Vie 24.01.2014
las12

RESCATES

Minera del agua

Umiko Inoue
1898-1981

› Por Marisa Avigliano

Aire en los pulmones, mucho aire para que la profundidad del mar no la aturda ni mitigue su destreza. Umiko aprendió a bucear mirando a su madre –era una bebé que la comunidad cuidaba en la orilla mientras pescaba y era una nena cuando se quedaba en el bote viendo cómo su mamá se perdía por unos minutos debajo del agua– y fue una de las últimas mujeres Ama (“mujer del mar”) que mantuvo la tradición de aquellas pescadoras de perlas que nacieron hace dos mil años –y que aparecen en ilustraciones, estampados y poemas– a lo largo de la costa japonesa. Las habían elegido porque aseguraban que las mujeres tenían una capa extra de grasa que las aislaba del frío durante los largos períodos en inmersión y porque eran capaces de contener la respiración más tiempo que los hombres. Otras historias aseguran que ellas se quedaron pescando en la orilla cuando los hombres se echaron al mar “lleno de urgencias masculinas”, como dice el poeta Lugones, en mejores barcos de pesca.

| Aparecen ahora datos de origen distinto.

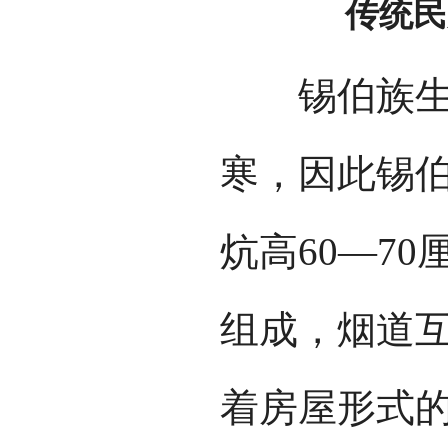
传统民
锡伯族生活
寒，因此锡
炕高60—7
组成，烟道
着房屋形式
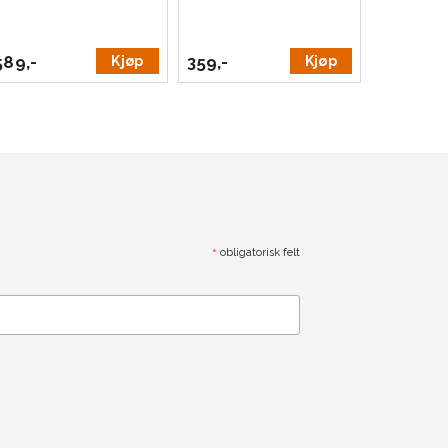
589,-
359,-
Kjøp
Kjøp
*
obligatorisk felt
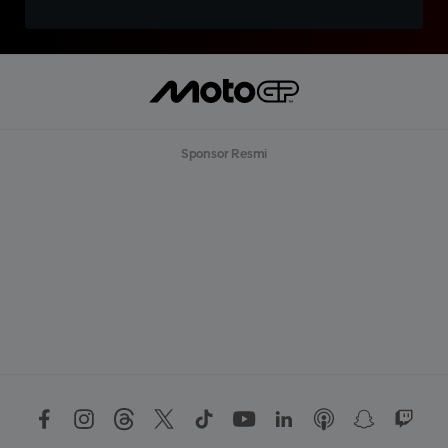
Sponsor Resmi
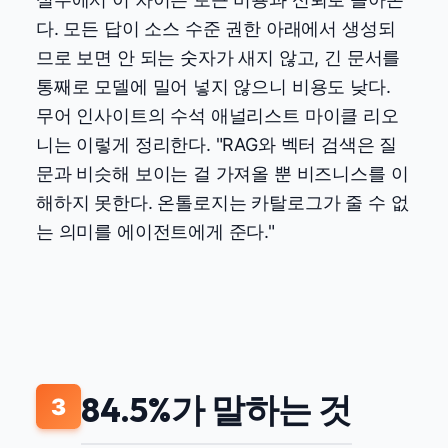
다. 모든 답이 소스 수준 권한 아래에서 생성되
므로 보면 안 되는 숫자가 새지 않고, 긴 문서를
통째로 모델에 밀어 넣지 않으니 비용도 낮다.
무어 인사이트의 수석 애널리스트 마이클 리오
니는 이렇게 정리한다. "RAG와 벡터 검색은 질
문과 비슷해 보이는 걸 가져올 뿐 비즈니스를 이
해하지 못한다. 온톨로지는 카탈로그가 줄 수 없
는 의미를 에이전트에게 준다."
84.5%가 말하는 것
3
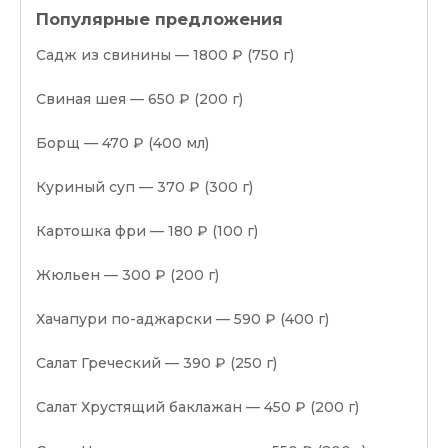
Популярные предложения
Садж из свинины — 1800 ₽ (750 г)
Свиная шея — 650 ₽ (200 г)
Борщ — 470 ₽ (400 мл)
Куриный суп — 370 ₽ (300 г)
Картошка фри — 180 ₽ (100 г)
Жюльен — 300 ₽ (200 г)
Хачапури по-аджарски — 590 ₽ (400 г)
Салат Греческий — 390 ₽ (250 г)
Салат Хрустящий баклажан — 450 ₽ (200 г)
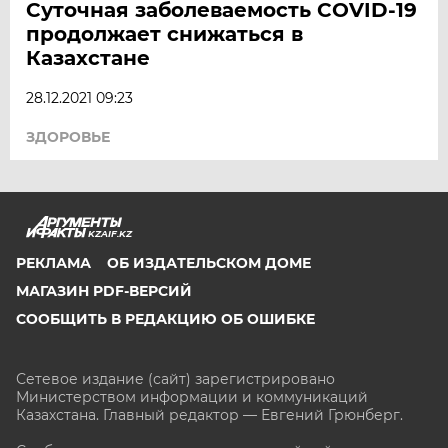
Суточная заболеваемость COVID-19
продолжает снижаться в
Казахстане
28.12.2021 09:23
ЗДОРОВЬЕ
KZAIF.KZ
РЕКЛАМА
ОБ ИЗДАТЕЛЬСКОМ ДОМЕ
МАГАЗИН PDF-ВЕРСИЙ
СООБЩИТЬ В РЕДАКЦИЮ ОБ ОШИБКЕ
Сетевое издание (сайт) зарегистрировано
Министерством информации и коммуникаций
Казахстана. Главный редактор — Евгений Грюнберг
.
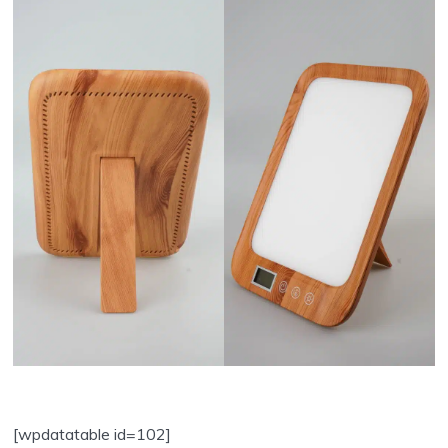
[wpdatatable id=102]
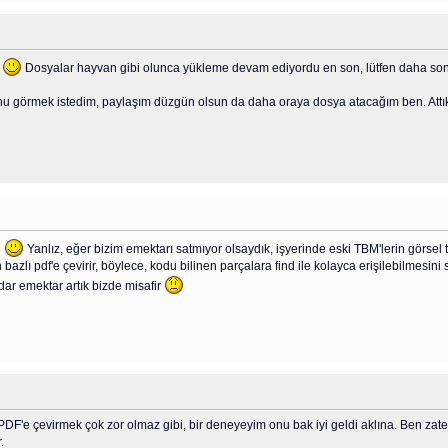
.
Dosyalar hayvan gibi olunca yükleme devam ediyordu en son, lütfen daha son
nu görmek istedim, paylaşım düzgün olsun da daha oraya dosya atacağım ben. Attık
i
Yanlız, eğer bizim emektarı satmıyor olsaydık, işyerinde eski TBM'lerin görsel ta
 bazlı pdf'e çevirir, böylece, kodu bilinen parçalara find ile kolayca erişilebilmesini 
ar emektar artık bizde misafir
- PDF'e çevirmek çok zor olmaz gibi, bir deneyeyim onu bak iyi geldi aklına. Ben za
.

Como si su cuerpo fuera el corazón de un grabado atávico, Umiko decía que ella era un buzo libre y que se había ganado la vida sin tanques de oxígeno. La apnea como traje, un fundoshi (taparrabos de algodón) y un tenugui (pañuelo en la cabeza que guardaba amuletos contra los espíritus malos) completaban un vestuario que incluía anteojos, un cinturón con lastre y una espátula afilada (kaigane). A los trece años, Umiko, que guardaba la palabra mar en su nombre, ya tocaba el agua cinco metros abajo y apalancaba al abulón que se obstinaba entre las rocas. Era una minera (como los nenes del Potosí fundidos en la oquedad descubriendo para otros la veta dorada), una minera del agua. Se crió entre mujeres, libre de deberes familiares y sociales, con riesgo certero, latente y sin perlas ni en las orejas ni en el cuello, claro, pero sin una ración diaria de dependencia, muy habitual en la vida de las mujeres de su época y de su pueblo. Las obligaciones de Umiko eran descubrir los secretos del arrecife y los de su propia técnica de respiración para que su impulso hacia el fondo del océano le permitiera arrancar la perla de la ostra. La imagen de encontrarla y llegar hasta ella la hacía resplandecer mientras su mirada la limaba delineándola hasta la desesperación, su espalda náutica nadaba un crawl privado y propio y sus dedos mordían el agua como lo hacen los peces de fondo.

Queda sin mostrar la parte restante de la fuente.